During the reigns of both Alexander II and Alexander III both faced significant problems. Both rulers inherited some similar problems when they ascended to the throne for example both faced significant opposition, albeit in different forms. For example, at the time of Alexander II’s ascension to the throne opposition was disparate and far away from what it was by the time he was succeeded in 1881 by Alexander III. Problems regarding domestic policy were also inherited by both Tsars as well as problems on the international stage posing difficulties. It would seem that the more successful of the two leaders in dealing with these problems would be Alexander III as he managed to crush the opposition he faced surviving his reign unlike his father as well as being adept at dealing with international issues.

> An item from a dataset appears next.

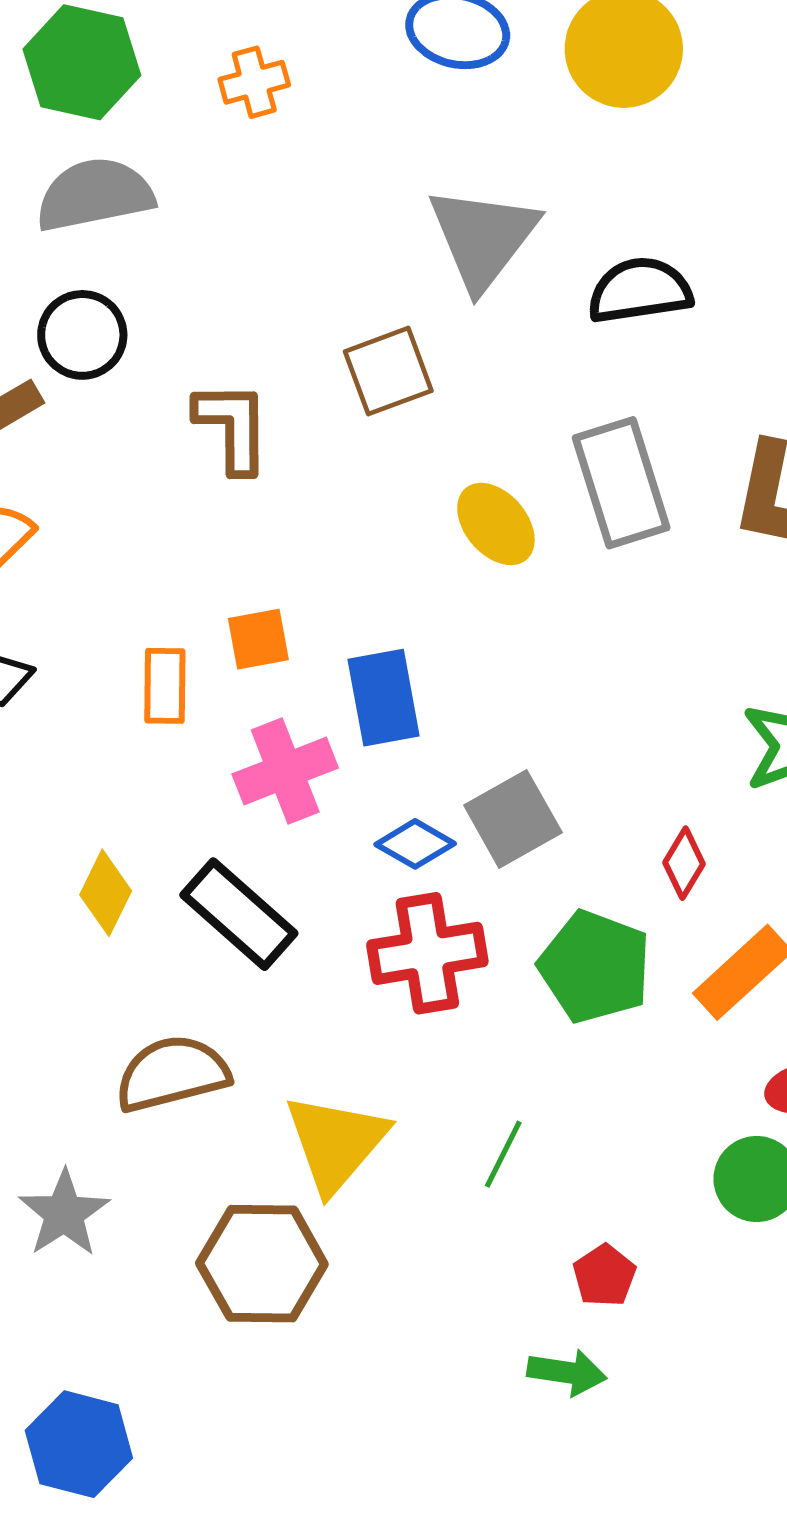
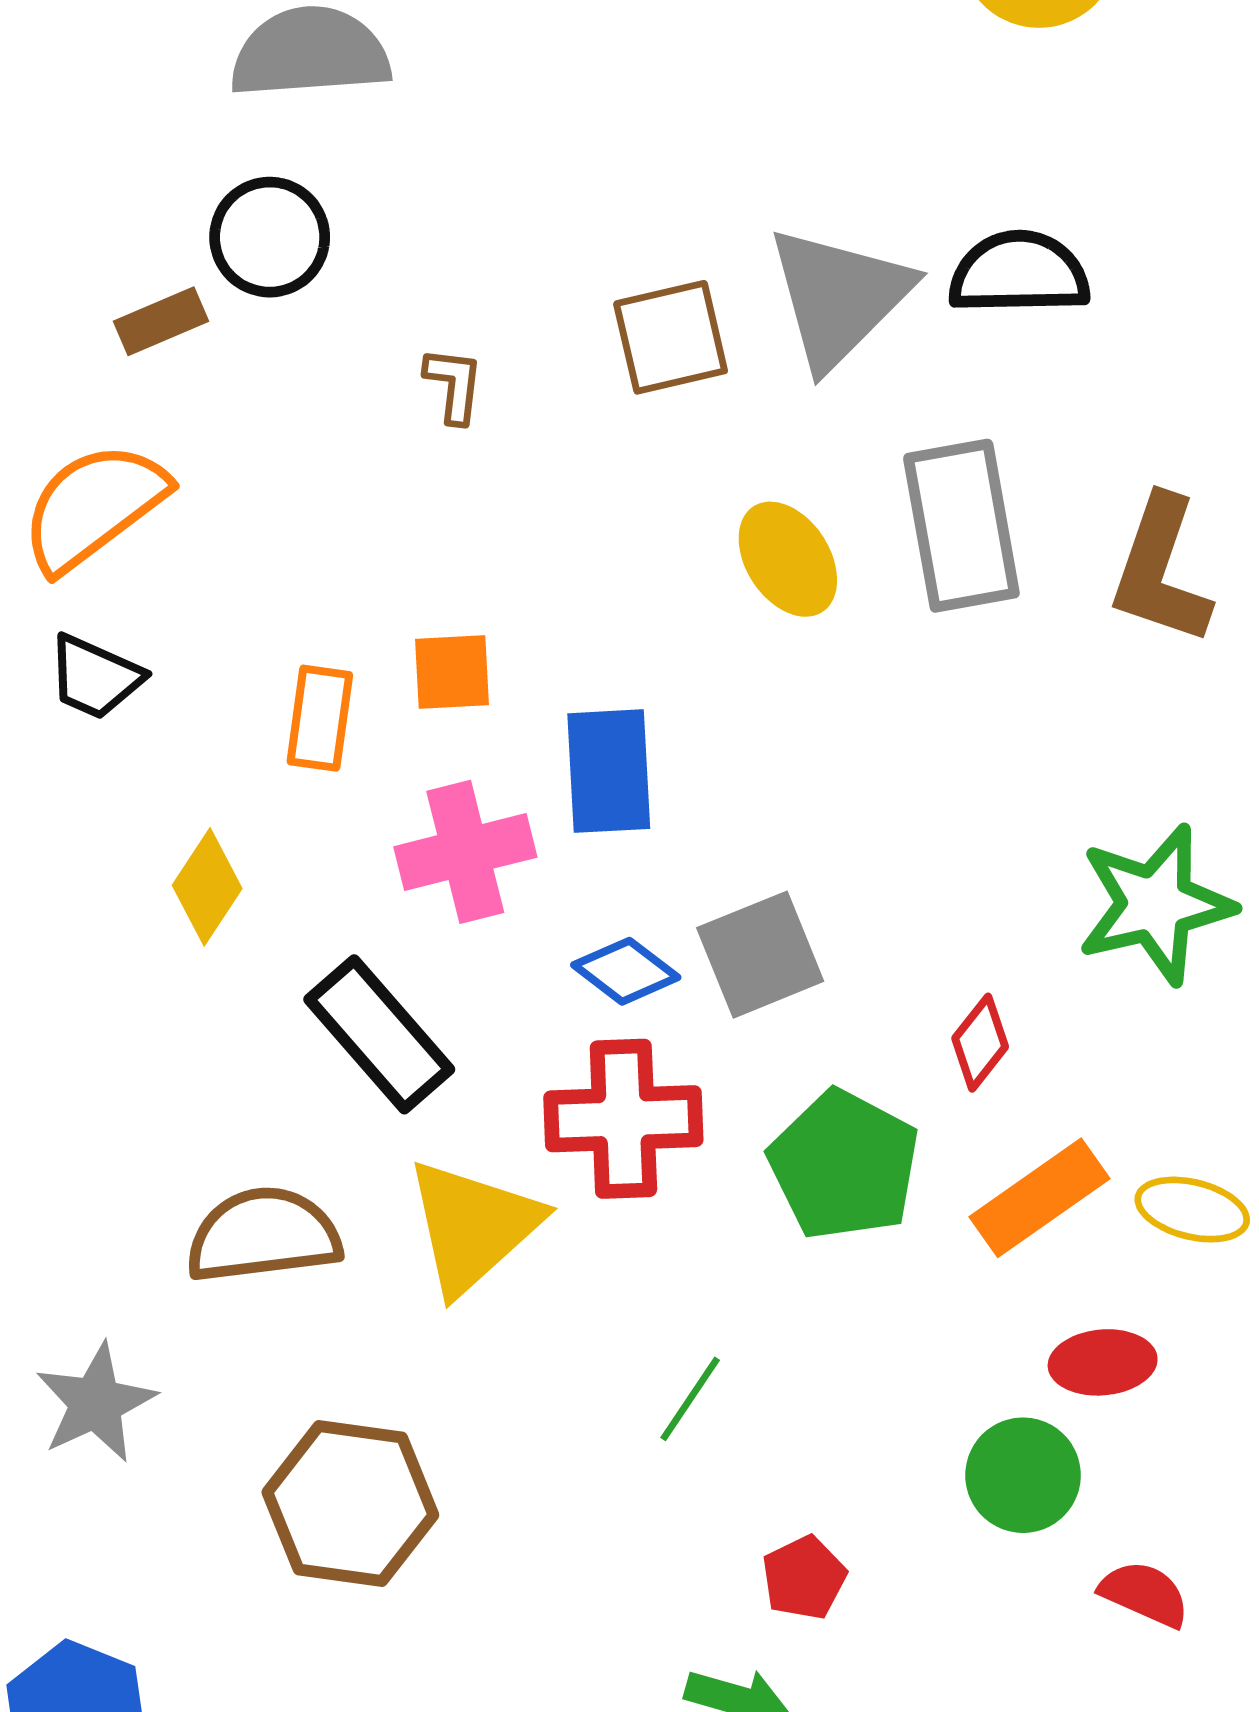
gray triangle: (483, 238) -> (839, 297), moved
brown L-shape: (232, 427) -> (454, 385), size x0.6
yellow diamond: (106, 893) -> (207, 887), moved
yellow triangle: (336, 1143) -> (473, 1226), moved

The opposition faced was a serious problem that was faced by both Alexander’s. Opposition to Alexander II was largely based on discontent from the serfs and peasantry that had been festering before he came to power. For example there were 1468 serf uprisings since the turn of the century. This group of the population were seen as potentially dangerous to the regime within Russia and as a result Alexander II recognised there was need for change. As a result he set about with the drafting of the Emancipation Act using the nobility to do it. While he did sympathise with the serfs the reason behind the eventual introduction of this act was to uphold the fundamental principles of Tsarism, these being autocracy, orthodoxy and nationalism. Though this reform was meant to drastically improve the position of the serfs, it instead made their situation worse in many cases.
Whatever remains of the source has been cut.